Friday, 5 December 2014

Pathetic fallacy

I've been feeling a bit weird for the past few days and struggling to figure out why.

My conclusion is that I think I just feel unsettled; I'm so excited to go home that I'm finding it hard to make the most of my last couple of weeks in Italy before Christmas.

I finally had a couple more lessons today, but because everything has been so slow starting my motivation has disappeared. I mean, the main reason I came was to do jazz singing, yet I apparently won't even have a teacher until next January or February, and no one knows who she is or when she will arrive. So why would I be raring to go, when I have nowhere to raring-ly go to?
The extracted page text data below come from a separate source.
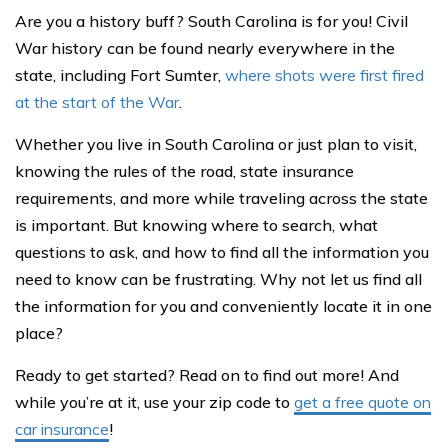
Are you a history buff? South Carolina is for you! Civil
War history can be found nearly everywhere in the
state, including Fort Sumter,
where shots were first fired
at the start of the War
.
Whether you live in South Carolina or just plan to visit,
knowing the rules of the road, state insurance
requirements, and more while traveling across the state
is important. But knowing where to search, what
questions to ask, and how to find all the information you
need to know can be frustrating. Why not let us find all
the information for you and conveniently locate it in one
place?
Ready to get started? Read on to find out more! And
while you’re at it, use your zip code to
get a free quote on
car insurance
!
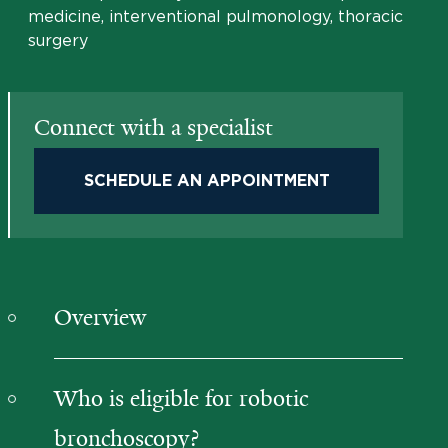
medicine, interventional pulmonology, thoracic
surgery
Connect with a specialist
SCHEDULE AN APPOINTMENT
Overview
Who is eligible for robotic
bronchoscopy?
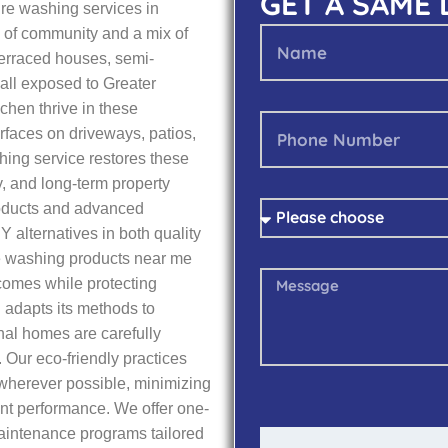
GET A SAME
re washing services in
 of community and a mix of
terraced houses, semi-
ll exposed to Greater
chen thrive in these
urfaces on driveways, patios,
hing service restores these
, and long-term property
roducts and advanced
Y alternatives in both quality
re washing products near me
tcomes while protecting
 adapts its methods to
onal homes are carefully
 Our eco-friendly practices
wherever possible, minimizing
nt performance. We offer one-
aintenance programs tailored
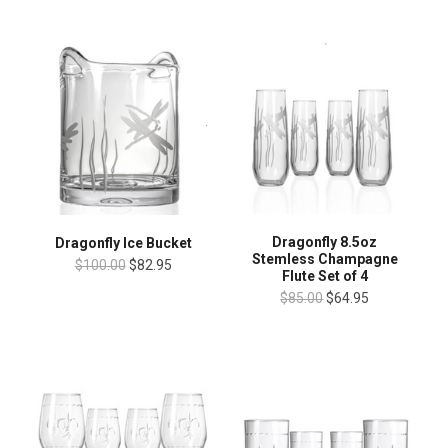
Dragonfly 8.5oz
Dragonfly Ice Bucket
Stemless Champagne
$100.00
$82.95
Flute Set of 4
$85.00
$64.95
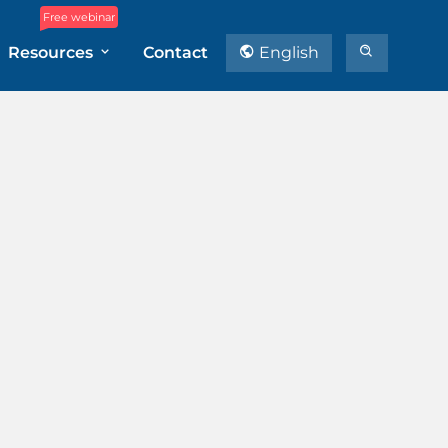
Free webinar
Resources
Contact
English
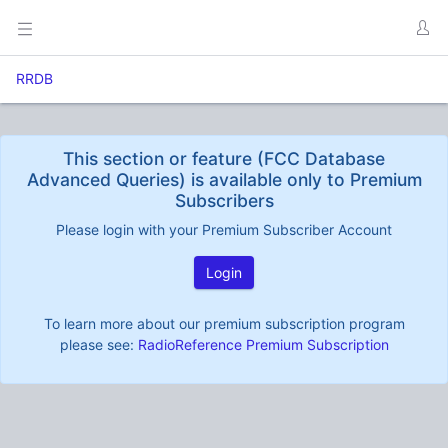
RRDB
This section or feature (FCC Database
Advanced Queries) is available only to Premium
Subscribers
Please login with your Premium Subscriber Account
Login
To learn more about our premium subscription program
please see:
RadioReference Premium Subscription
Anyway, as I was early for my lessons I just perched on a bench for a bit as the sun was starting to reappear after a downpour. The weather was really weird, just like my mood. There were lots of different types of clouds moving or forming or being all misty and unpredictable. Essentially like the things in my life at the moment.

Having no routine, structure or familiarity is proving a bit odd; I don't feel I can call Perugia 'home' yet but I also know I can't be (and wouldn't want to be) at home in England all year. Italy and I are past the honeymoon phase but we haven't quite reached that comfortable stage. You know, the one where you're happy to sit and relax with no makeup on and your hair dragged back.

I suppose only when I feel more comfortable with the place, the people and the language I will keep feeling 'up in the air', if you will (apologies for a terrible pun). And that probably just takes time and persistence, the first of which I definitely have enough of.